Introduction to Deaf Children in China continued...
In quantitative as well as qualitative research, the reliability of the results depends both on an appropriate and systematic research design and on its careful implementation. These should be described, so that the methodology of the study becomes transparent and open to evaluation by others. For this reason, I have detailed how information was acquired so that readers can assess whether it was obtained systematically and carefully and is therefore likely to be reliable. Establishing the reliability of factual information may be relatively straightforward, but information about people's attitudes has to be assessed differently: views and opinions are liable to vary, affected both by time and by circumstances (in particular, who is speaking to the respondent). Again, a systematic, consistent, and transparent research methodology tends to strengthen the credibility of findings concerning attitudes and experiences: in this case, in analyzing both the interviews and the letters we must consider specific contexts—for example, the relationship between the respondent and the interviewer or between the writer and the recipient of the letters. These issues are discussed further in chapters 5 and 6.
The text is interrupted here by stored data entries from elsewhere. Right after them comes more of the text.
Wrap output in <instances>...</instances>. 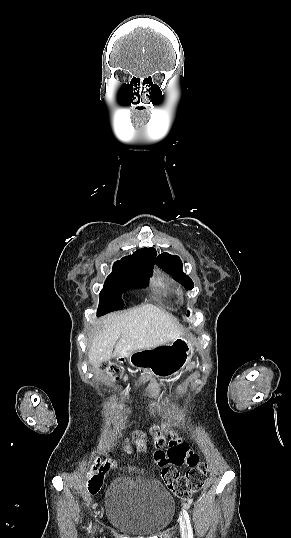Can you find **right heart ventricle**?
Segmentation results:
<instances>
[{
  "label": "right heart ventricle",
  "mask_w": 291,
  "mask_h": 538,
  "mask_svg": "<svg viewBox=\"0 0 291 538\" xmlns=\"http://www.w3.org/2000/svg\"><path fill=\"white\" fill-rule=\"evenodd\" d=\"M155 286L156 288L158 289V291L163 294L164 296L168 295L171 291V287H170V284L168 283V281L162 277V276H159L156 281H155Z\"/></svg>",
  "instance_id": "e07e8e85"
}]
</instances>
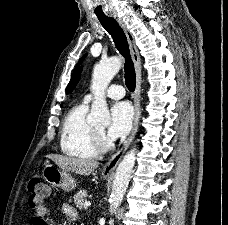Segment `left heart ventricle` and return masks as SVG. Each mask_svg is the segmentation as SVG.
I'll return each mask as SVG.
<instances>
[{"label":"left heart ventricle","mask_w":228,"mask_h":225,"mask_svg":"<svg viewBox=\"0 0 228 225\" xmlns=\"http://www.w3.org/2000/svg\"><path fill=\"white\" fill-rule=\"evenodd\" d=\"M97 128H98V130H101V131L103 130V127H97Z\"/></svg>","instance_id":"1"}]
</instances>
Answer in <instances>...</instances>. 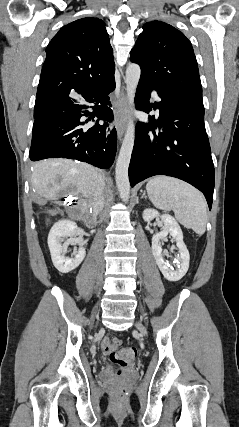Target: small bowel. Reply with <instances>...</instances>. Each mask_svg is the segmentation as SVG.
I'll return each instance as SVG.
<instances>
[{"mask_svg": "<svg viewBox=\"0 0 239 427\" xmlns=\"http://www.w3.org/2000/svg\"><path fill=\"white\" fill-rule=\"evenodd\" d=\"M119 345H120V340L117 338L110 339L107 337L102 341V349L105 353L110 352L111 350H113Z\"/></svg>", "mask_w": 239, "mask_h": 427, "instance_id": "1", "label": "small bowel"}]
</instances>
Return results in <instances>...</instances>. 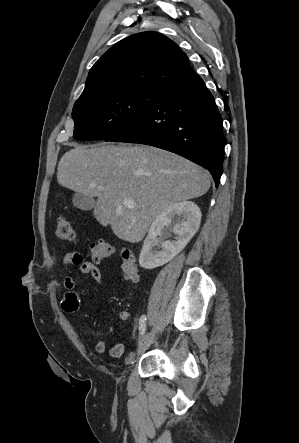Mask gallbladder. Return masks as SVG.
<instances>
[{
  "label": "gallbladder",
  "mask_w": 299,
  "mask_h": 443,
  "mask_svg": "<svg viewBox=\"0 0 299 443\" xmlns=\"http://www.w3.org/2000/svg\"><path fill=\"white\" fill-rule=\"evenodd\" d=\"M73 205L84 211H90L95 206V200L93 197L86 196L81 193H75L72 198Z\"/></svg>",
  "instance_id": "obj_1"
}]
</instances>
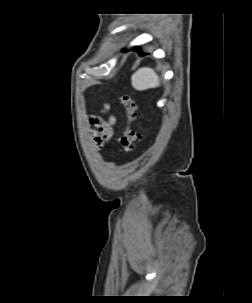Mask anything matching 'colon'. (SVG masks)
<instances>
[{"label":"colon","mask_w":252,"mask_h":303,"mask_svg":"<svg viewBox=\"0 0 252 303\" xmlns=\"http://www.w3.org/2000/svg\"><path fill=\"white\" fill-rule=\"evenodd\" d=\"M121 103L125 108L127 120V125L124 127L122 134V150L125 154H130L139 139V134L132 128V123L138 114V105L128 93L121 95Z\"/></svg>","instance_id":"5ec220e1"}]
</instances>
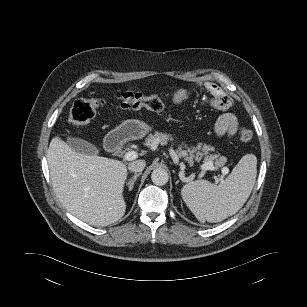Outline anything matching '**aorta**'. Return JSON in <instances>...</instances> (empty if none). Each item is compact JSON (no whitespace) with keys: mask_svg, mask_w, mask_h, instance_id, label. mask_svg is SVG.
<instances>
[{"mask_svg":"<svg viewBox=\"0 0 307 307\" xmlns=\"http://www.w3.org/2000/svg\"><path fill=\"white\" fill-rule=\"evenodd\" d=\"M168 179V172L164 168H156L151 174V180L155 185L163 186L168 182Z\"/></svg>","mask_w":307,"mask_h":307,"instance_id":"obj_1","label":"aorta"}]
</instances>
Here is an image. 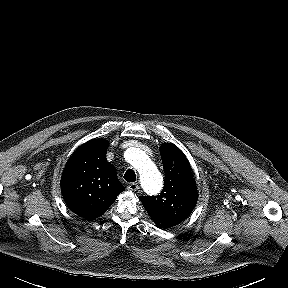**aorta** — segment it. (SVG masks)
<instances>
[{"mask_svg":"<svg viewBox=\"0 0 288 288\" xmlns=\"http://www.w3.org/2000/svg\"><path fill=\"white\" fill-rule=\"evenodd\" d=\"M129 162L137 169L144 189L149 193H157L162 187V177L148 156L138 148L129 150Z\"/></svg>","mask_w":288,"mask_h":288,"instance_id":"aorta-1","label":"aorta"}]
</instances>
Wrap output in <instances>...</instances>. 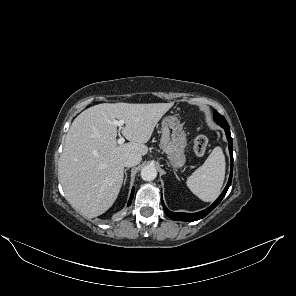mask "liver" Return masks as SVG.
I'll list each match as a JSON object with an SVG mask.
<instances>
[{"instance_id": "1", "label": "liver", "mask_w": 296, "mask_h": 296, "mask_svg": "<svg viewBox=\"0 0 296 296\" xmlns=\"http://www.w3.org/2000/svg\"><path fill=\"white\" fill-rule=\"evenodd\" d=\"M173 105L103 103L74 119L59 159L58 178L76 211L93 218L113 205L122 186L125 158L147 154L145 144ZM116 119L124 122L121 133L128 143L117 144Z\"/></svg>"}]
</instances>
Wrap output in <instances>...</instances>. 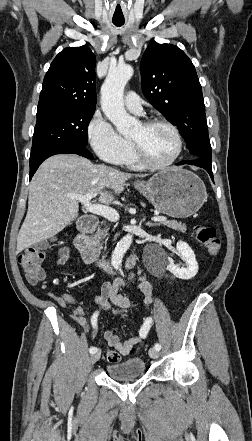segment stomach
Segmentation results:
<instances>
[{
    "label": "stomach",
    "mask_w": 252,
    "mask_h": 441,
    "mask_svg": "<svg viewBox=\"0 0 252 441\" xmlns=\"http://www.w3.org/2000/svg\"><path fill=\"white\" fill-rule=\"evenodd\" d=\"M151 204L162 213L186 218L196 213L207 198L203 181L193 172L171 167L135 184Z\"/></svg>",
    "instance_id": "1"
}]
</instances>
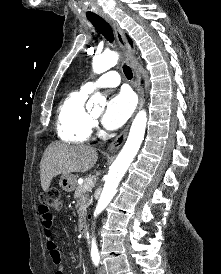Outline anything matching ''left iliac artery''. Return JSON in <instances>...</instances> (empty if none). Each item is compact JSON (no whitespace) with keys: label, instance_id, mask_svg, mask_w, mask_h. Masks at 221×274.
Returning a JSON list of instances; mask_svg holds the SVG:
<instances>
[{"label":"left iliac artery","instance_id":"1","mask_svg":"<svg viewBox=\"0 0 221 274\" xmlns=\"http://www.w3.org/2000/svg\"><path fill=\"white\" fill-rule=\"evenodd\" d=\"M92 260H93V263H94L95 266L99 265L100 257H99L98 254L92 255Z\"/></svg>","mask_w":221,"mask_h":274}]
</instances>
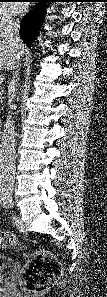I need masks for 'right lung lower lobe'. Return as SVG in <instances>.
<instances>
[{
	"label": "right lung lower lobe",
	"instance_id": "obj_1",
	"mask_svg": "<svg viewBox=\"0 0 107 297\" xmlns=\"http://www.w3.org/2000/svg\"><path fill=\"white\" fill-rule=\"evenodd\" d=\"M39 4L37 8L28 14L20 27V36L27 46H30L44 17V7L46 3L57 0H36Z\"/></svg>",
	"mask_w": 107,
	"mask_h": 297
}]
</instances>
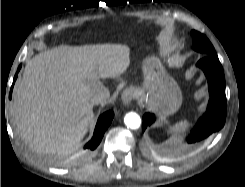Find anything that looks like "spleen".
<instances>
[{"mask_svg":"<svg viewBox=\"0 0 245 187\" xmlns=\"http://www.w3.org/2000/svg\"><path fill=\"white\" fill-rule=\"evenodd\" d=\"M189 127V122L184 120L180 121L170 127V132L173 134L174 138H177L181 133H183Z\"/></svg>","mask_w":245,"mask_h":187,"instance_id":"obj_1","label":"spleen"}]
</instances>
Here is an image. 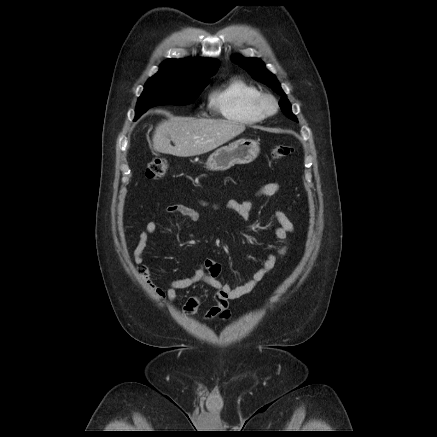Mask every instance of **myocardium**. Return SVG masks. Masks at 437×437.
<instances>
[{
    "instance_id": "obj_1",
    "label": "myocardium",
    "mask_w": 437,
    "mask_h": 437,
    "mask_svg": "<svg viewBox=\"0 0 437 437\" xmlns=\"http://www.w3.org/2000/svg\"><path fill=\"white\" fill-rule=\"evenodd\" d=\"M255 106L264 117L274 115L279 107L276 98L268 93H261L256 99Z\"/></svg>"
}]
</instances>
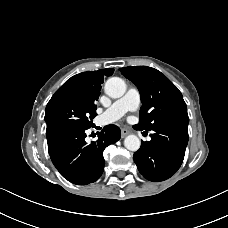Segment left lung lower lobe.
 <instances>
[{
	"label": "left lung lower lobe",
	"instance_id": "obj_1",
	"mask_svg": "<svg viewBox=\"0 0 228 228\" xmlns=\"http://www.w3.org/2000/svg\"><path fill=\"white\" fill-rule=\"evenodd\" d=\"M150 141H142L134 153L140 173L150 181L170 178L180 168L188 143V125H166L153 130Z\"/></svg>",
	"mask_w": 228,
	"mask_h": 228
}]
</instances>
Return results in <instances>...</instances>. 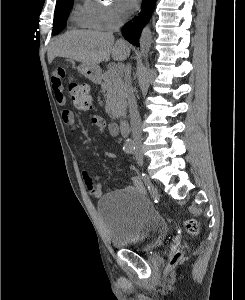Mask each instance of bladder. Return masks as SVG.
Returning <instances> with one entry per match:
<instances>
[{
  "instance_id": "31cf9c89",
  "label": "bladder",
  "mask_w": 245,
  "mask_h": 300,
  "mask_svg": "<svg viewBox=\"0 0 245 300\" xmlns=\"http://www.w3.org/2000/svg\"><path fill=\"white\" fill-rule=\"evenodd\" d=\"M97 210L113 248L149 252L168 237L167 222L141 192L128 189L109 192L100 199Z\"/></svg>"
}]
</instances>
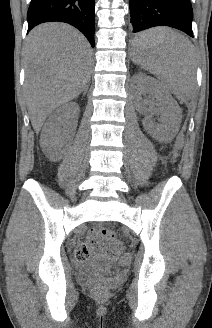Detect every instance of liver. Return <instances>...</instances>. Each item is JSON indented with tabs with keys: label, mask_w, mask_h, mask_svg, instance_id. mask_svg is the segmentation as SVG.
<instances>
[{
	"label": "liver",
	"mask_w": 212,
	"mask_h": 328,
	"mask_svg": "<svg viewBox=\"0 0 212 328\" xmlns=\"http://www.w3.org/2000/svg\"><path fill=\"white\" fill-rule=\"evenodd\" d=\"M91 55L87 39L70 25L45 23L29 33L24 55L25 96L36 133L54 109L87 87Z\"/></svg>",
	"instance_id": "6515ba94"
}]
</instances>
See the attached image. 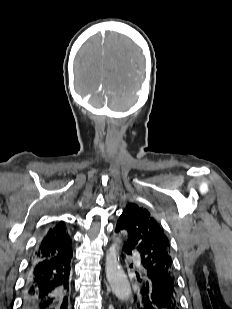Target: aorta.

Data are considered "valid" if they accurately represent social reality. Validity is often associated with qualitative research, which focuses on the meanings of, connections between, and explanations for social phenomena rather than simply enumerating features of social life. It is possible to obtain very informative and valid data through qualitative studies with relatively small samples (Haralambos and Holborn 1991). Ideally, a study should give the researcher insight into the social reality or realities of the respondents as they themselves see it—not in terms of frameworks imposed by the researcher. In this respect the analysis of the letters arguably produces more strongly valid results than that of the interviews, since parents are expressing themselves in their own words, with their own emphases, unprompted by anyone outside the family. In addition, the letters convey the parents' private, most deeply felt concerns to someone who is also the parent of a deaf child, with whom they are likely to be able to communicate most honestly and unreservedly. However, the letters tend to be short, providing a limited amount of information—they reveal key facts about the family's situation with regard to their deaf child and make clear the parents' main preoccupations, but they are silent about many details that a researcher might like to know. By contrast, interviews that systematically cover a broad range of topics produce more comprehensive information, thereby providing a fuller picture of parents' circumstances and their response to them. That fuller picture in itself contributes to validity, since it lessens the possibility that the researcher will draw false conclusions because relevant or possibly relevant factors were not considered; this argument is likely to be especially significant when the researcher is undertaking original research in a different cultural context.